── Records supplied ──
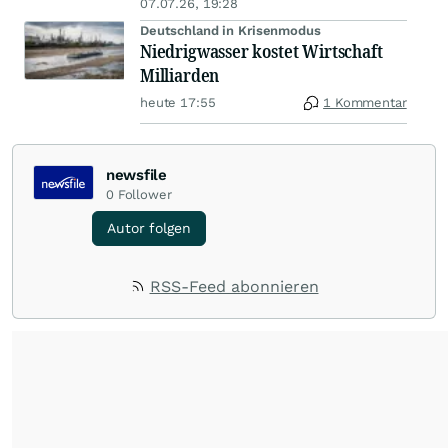
07.07.26, 19:28
Deutschland in Krisenmodus
Niedrigwasser kostet Wirtschaft
Milliarden
heute 17:55
1 Kommentar
newsfile
0
Follower
Autor folgen
RSS-Feed abonnieren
───
▶ [Work instructions] Leaving images out, please output every line of the data exactly.

▶ [Response]
07.07.26, 19:28
Deutschland in Krisenmodus
Niedrigwasser kostet Wirtschaft
Milliarden
heute 17:55
1 Kommentar
newsfile
0
Follower
Autor folgen
RSS-Feed abonnieren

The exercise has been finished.